Devil's Kitchen said...

I disagree with you, Robert. Suez was only important because:

1) the Iron Curtain ensured that it was about the only way of getting through to the Middle East (and the Orient), and

2) the only reason that people wanted to get through to the Middle East was because it had oil.

Now, imagine a Middle East without oil (or a West with no demand for it). Why the hell would anyone want to go there?

As for the route to the Orient, ever since the fall of the USSR, it has been much easier to travel overland (apart from anything else, the Russians built a lovely, long railway). It's far swifter than going by sea, and less trouble than having to go via land, then onto a ship through the canal and then back onto land. Without oil (and an economy) the Middle East would be utterly irrelevent.

As for the religious aspect, well, yeah, so what. Jerusalem is mainly in Israeliu hands, and they are a democracy whose economy is not dependent on oil. So, even were millions of Westerners going on a pilgrimmage to Jerusalem every year (which they don't: religion, at least in the form that would encourage pilgrimmages) is dying in the West.

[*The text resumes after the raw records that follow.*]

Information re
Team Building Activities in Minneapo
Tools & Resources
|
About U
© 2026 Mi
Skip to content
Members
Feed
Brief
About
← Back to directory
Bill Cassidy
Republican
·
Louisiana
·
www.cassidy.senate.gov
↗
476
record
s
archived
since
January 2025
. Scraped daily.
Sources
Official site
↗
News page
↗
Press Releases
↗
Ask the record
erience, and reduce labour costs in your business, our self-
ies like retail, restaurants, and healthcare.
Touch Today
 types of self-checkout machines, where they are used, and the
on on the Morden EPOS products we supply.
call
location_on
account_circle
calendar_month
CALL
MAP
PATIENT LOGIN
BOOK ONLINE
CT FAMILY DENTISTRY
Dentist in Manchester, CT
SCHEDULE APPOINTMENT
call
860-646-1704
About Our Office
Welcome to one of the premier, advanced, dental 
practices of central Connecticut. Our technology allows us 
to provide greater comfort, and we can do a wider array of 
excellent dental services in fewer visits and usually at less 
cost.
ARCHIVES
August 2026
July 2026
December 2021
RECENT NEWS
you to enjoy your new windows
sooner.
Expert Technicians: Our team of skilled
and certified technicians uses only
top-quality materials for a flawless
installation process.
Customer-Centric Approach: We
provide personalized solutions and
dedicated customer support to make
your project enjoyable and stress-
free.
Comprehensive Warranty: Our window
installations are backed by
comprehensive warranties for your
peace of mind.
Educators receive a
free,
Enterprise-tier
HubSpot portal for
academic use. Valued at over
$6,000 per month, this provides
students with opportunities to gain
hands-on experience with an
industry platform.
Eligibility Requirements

So, yes, the Middle East would be utterly irrelevent.

DK

Umbongo said...

Tim Newman's point "Personally, I don't the Middle East will rebuild once the oil runs out and it has descended into econpomic collapse. Look at Syria for an example of what an Arabic country without oil ends up like" is well made. The same can be said of Venezuela and, now, Bolivia. If you win the pools it helps to have some kind of previous education in how to deal with money. We won the pools (a small win but very useful) in the North Sea. Thank God the Tories came to power before Viscount Stansgate and BNOC were able to waste these riches. Iran, Iraq, Saudi etc had no idea what to do and the revenues went to bolstering dictatorial regimes. I agree with Tim. When the oil runs out in the Middle East the area will return to sand.

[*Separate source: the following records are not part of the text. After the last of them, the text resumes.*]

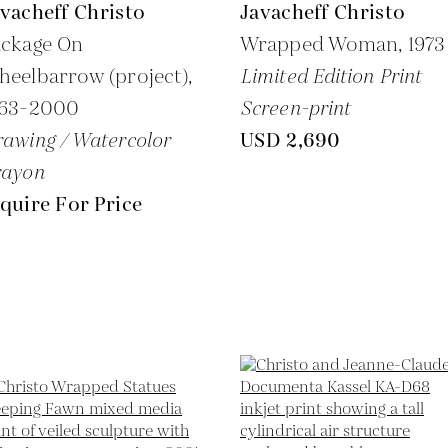
vacheff Christo
Javacheff Christo
ackage On
Wrapped Woman,
1973
eelbarrow (project),
Limited Edition Print
963-2000
Screen-print
awing / Watercolor
USD 2,690
rayon
quire For Price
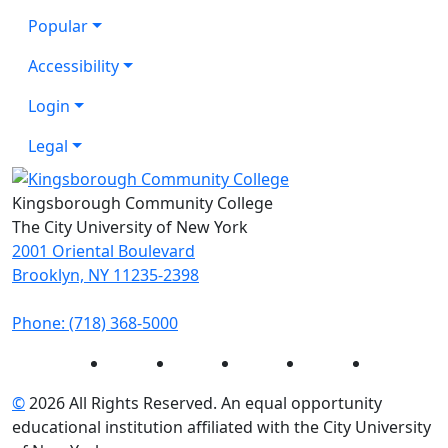
Popular
Accessibility
Login
Legal
Kingsborough Community College
The City University of New York
2001 Oriental Boulevard
Brooklyn, NY 11235-2398
Phone: (718) 368-5000
Instagram
Facebook
Twitter
LinkedIn
YouTube
©
2026 All Rights Reserved. An equal opportunity
educational institution affiliated with the City University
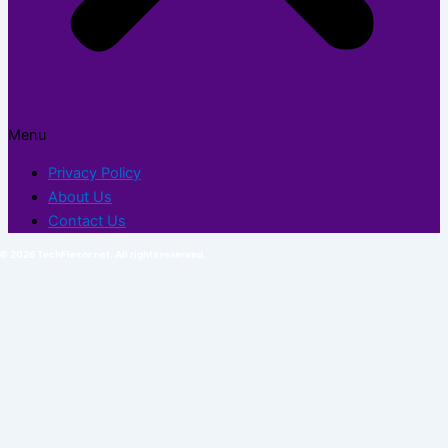
Menu
Privacy Policy
About Us
Contact Us
© 2026 TechFlexor.net. All rights reserved.​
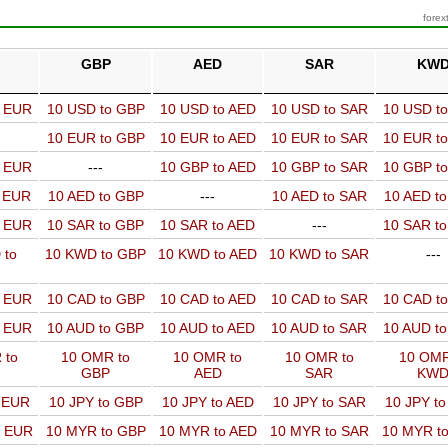
forex
GBP
AED
SAR
KW
o EUR
10 USD to GBP
10 USD to AED
10 USD to SAR
10 USD t
10 EUR to GBP
10 EUR to AED
10 EUR to SAR
10 EUR t
o EUR
---
10 GBP to AED
10 GBP to SAR
10 GBP t
o EUR
10 AED to GBP
---
10 AED to SAR
10 AED t
o EUR
10 SAR to GBP
10 SAR to AED
---
10 SAR t
 to
10 KWD to GBP
10 KWD to AED
10 KWD to SAR
---
o EUR
10 CAD to GBP
10 CAD to AED
10 CAD to SAR
10 CAD t
o EUR
10 AUD to GBP
10 AUD to AED
10 AUD to SAR
10 AUD t
 to
10 OMR to
10 OMR to
10 OMR to
10 OMR
GBP
AED
SAR
KW
o EUR
10 JPY to GBP
10 JPY to AED
10 JPY to SAR
10 JPY t
o EUR
10 MYR to GBP
10 MYR to AED
10 MYR to SAR
10 MYR t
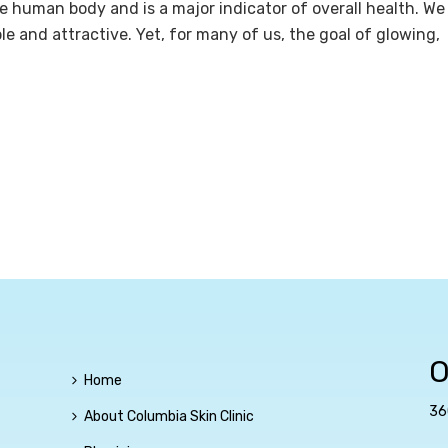
he human body and is a major indicator of overall health. We
ple and attractive. Yet, for many of us, the goal of glowing,
O
Home
36
About Columbia Skin Clinic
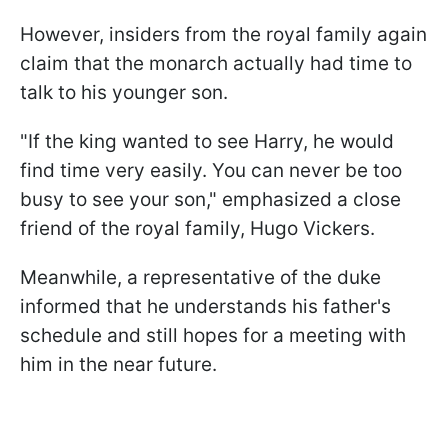
However, insiders from the royal family again
claim that the monarch actually had time to
talk to his younger son.
"If the king wanted to see Harry, he would
find time very easily. You can never be too
busy to see your son," emphasized a close
friend of the royal family, Hugo Vickers.
Meanwhile, a representative of the duke
informed that he understands his father's
schedule and still hopes for a meeting with
him in the near future.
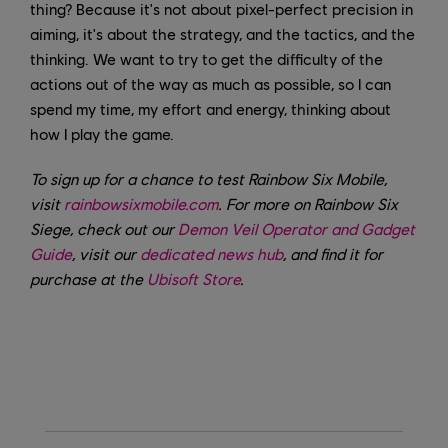
thing? Because it's not about pixel-perfect precision in
aiming, it's about the strategy, and the tactics, and the
thinking. We want to try to get the difficulty of the
actions out of the way as much as possible, so I can
spend my time, my effort and energy, thinking about
how I play the game.
To sign up for a chance to test Rainbow Six Mobile,
visit
rainbowsixmobile.com
. For more on Rainbow Six
Siege, check out our
Demon Veil Operator and Gadget
Guide
, visit our
dedicated news hub
, and find it for
purchase at the
Ubisoft Store
.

My fist of flounce said...

Firstly, Suez is important regardless of oil in the ME as, obviously, it hugely reduces the cost of transport to Asia. Also, North Africa would not have been such a issue in WWII if it wasn't for the Suez canal, before the iron curtain came down. It is however a diversion from the main discussion.

Secondly, Personally, I don't the Middle East will rebuild once the oil runs out and it has descended into econpomic collapse. Go to the UAE. Oil money has been invested to make Dubai the trading hub of the Middle East - containg the world's largest container port, as well as, bizarrely as there's really nothing there, an important tourist destination. Qatar is also trying to follow this trend, with Doha mimicking Dubai as a tax haven.

Thirdly, as DK points out like a good Schumperterian, finance is essential to innovation. One thing holding back the ME is Sharia law which prevents the charging of interest on loans. This was originally to protect the people against the sin of making money from money. However it does make it harder for resources to realign around new projects whose prospects are uncertain. This point is perhaps consistent with Martin's if we accept that Sharia law has continued due to tribal due to a greater recognition of societal rules over the needs of the family.

Dubai has got round this by some complex scheme which I don't fully understand so shall not attempt to explain. Suffice to say, it's compliant with Sharia law, at least according to the well accomodated imam they got to rubber stamp it.

Fourthly, Umbongo, the jury's still out on Venezuela and Bolivia, which is doing precisely the opposite of the Saudi model and distributing its wealth to the people. I support this strategy as long as it goes hand in hand with giving the people opportunities to better themselves, which most fear will not be the case.

Fifthly, you leave mention of China until later. Might I suggest at thius point that 74,000 incidents of mass protest in China in 2003 suggests that the Chinese are straining for a bit of capitalist democracy themselves.

All in all, a thought provoking post. Sorry I went on a bit but there's my tupp'orth.